Discussing LoraHub: Exploration, Implementation, and Potential Improvements
ChuxiJ opened this issue · 1 comments
ChuxiJ commented
LoraHub is a really great idea, similar to a few ideas I thought of yesterday.
- Unlike MOE, instead of training many domain experts, it trains multiple Loras on a large base model.
- During inference, a router mechanism is used to select which Lora weights to combine for inference. Only one base model is needed for deployment. Like a chain of trees, if you infer several times, you can achieve better performance.
- The training parameters and data for Lora can be made more aggressive, ready to scale up. For example, a 65B base model, trained on high-quality data from 8 different domains, separately trains 8 1B Loras. Has anyone compared whether its performance is better or worse than MOE?
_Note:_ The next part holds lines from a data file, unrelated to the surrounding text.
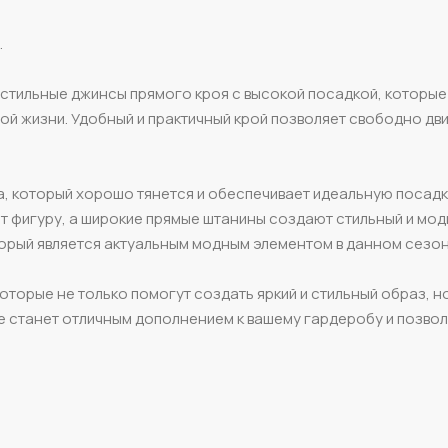
.
 стильные джинсы прямого кроя с высокой посадкой, которы
й жизни. Удобный и практичный крой позволяет свободно дви
, который хорошо тянется и обеспечивает идеальную посадк
 фигуру, а широкие прямые штанины создают стильный и мо
торый является актуальным модным элементом в данном сезон
торые не только помогут создать яркий и стильный образ, но
е станет отличным дополнением к вашему гардеробу и позвол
- It is not yet very clear which base models were chosen in the paper, how the training parameters were, how the Loras were merged for inference, and many other details. I am waiting for the code to be published for more details.
- How to cleverly design the router mechanism is also worth researching and discussing. Are there any related materials to recommend?
SivilTaram commented
Thanks for your question @ChuxiJ , and I'd answer them here:
- Yes, this is exactly what lorahub wants to implement. And we have also discussed the relationship of lorahub with moe in the related work section.
- I'm not sure if the scalar weight can be a router since the router mechanism in MoE should include many router weights.
- 😂 It's a little expensive for our Lab to train such kind of models. But it's worthy to try.
- We clearly state that
Flan-t5-large
is the base model. You can checkout the first section and the experimental results for details. All these details are already in the paper. - The gradient-free method used in lorahub may be a great solution.